_Your objective_
Below are entries. Copy exactly the lines running from the line that holds "小熊英二 Oguma Eiji: guitar, bouzouki, vocal" to the line that holds "Copyright (c) 2002-202", with both ends included.

----

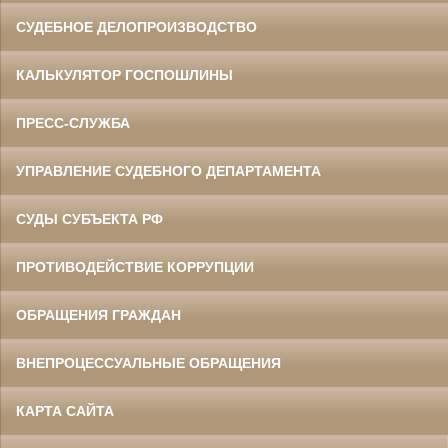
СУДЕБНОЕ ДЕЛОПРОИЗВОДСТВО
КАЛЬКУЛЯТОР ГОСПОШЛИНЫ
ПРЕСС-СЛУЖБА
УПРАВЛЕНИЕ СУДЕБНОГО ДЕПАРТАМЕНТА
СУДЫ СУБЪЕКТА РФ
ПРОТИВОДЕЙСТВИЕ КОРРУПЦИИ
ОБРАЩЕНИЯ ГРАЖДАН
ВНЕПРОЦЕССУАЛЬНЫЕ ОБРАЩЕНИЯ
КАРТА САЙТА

----

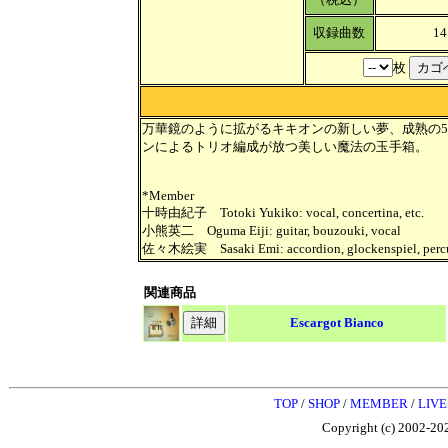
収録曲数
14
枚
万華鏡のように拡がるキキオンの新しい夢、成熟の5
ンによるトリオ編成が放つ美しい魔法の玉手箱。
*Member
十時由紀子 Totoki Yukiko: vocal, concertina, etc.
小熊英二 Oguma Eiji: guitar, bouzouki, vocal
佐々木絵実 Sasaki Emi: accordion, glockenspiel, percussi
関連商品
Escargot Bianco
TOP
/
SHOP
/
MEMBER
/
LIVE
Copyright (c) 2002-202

----

_Task result_
小熊英二 Oguma Eiji: guitar, bouzouki, vocal
佐々木絵実 Sasaki Emi: accordion, glockenspiel, percussi
関連商品
Escargot Bianco
TOP
/
SHOP
/
MEMBER
/
LIVE
Copyright (c) 2002-202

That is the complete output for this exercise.